A strategy is a description of the manner in which a company or enterprise intends to gain a competitive advantage. Strategies describe actions aimed directly at altering the strength of the enterprise relative to that of its competitors. Strategies should allow the enterprise to gain a relative advantage through measures its competitors will find hard to follow and allow the advantage to be extended even further. Strategy development results from the continuous application and interaction of three fundamental thinking skills -- identification of elements and scope, analysis, and synthesis.
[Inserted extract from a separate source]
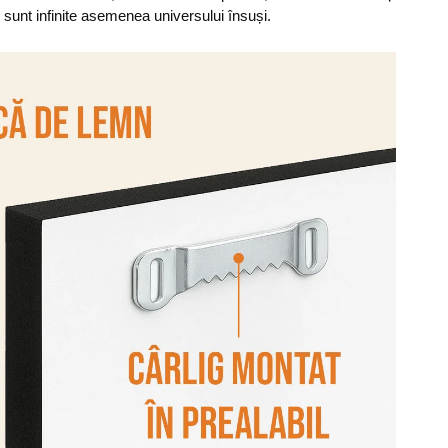
e sunt infinite asemenea universului însuși.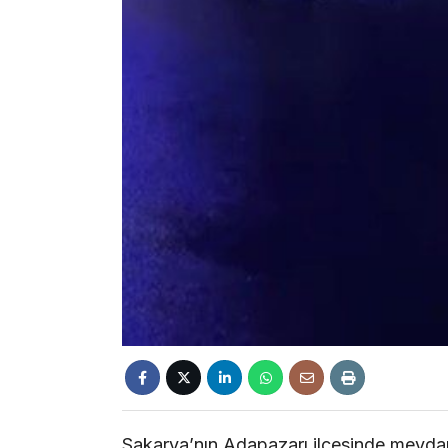
Sakarya’nın Adapazarı ilçesinde meydan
The basic elements of a strategy for an enterprise are -- the market (comprised of customers, competitors and technology embedded in a milieu of social, political, economic, demographic and scientific driving forces for change), stakeholders, enterprise capability and enterprise capacity. The enterprise capability and capacity are defined by it projects, resources and culture.There are seven basic innovation strategies:
Customer driven
Competition driven
Technology driven
Stakeholder driven
Project driven
Resource driven
Culture driven
In today's environment, it is highly unlikely that anyone of these pure, basic innovation strategies would yield competitive advantage for very long. The opportunities and threats in the market change too rapidly, and the desires of stakeholders are mercurial. Moreover, what will attract and develop the resources of an enterprise today will very likely not be the same next year. What is needed therefore is not the selection and adoption of one of the basic strategies, but a mix of strategies that could and will likely change over a relatively short time period. The innovation strategy of an enterprise must be balanced and dynamic.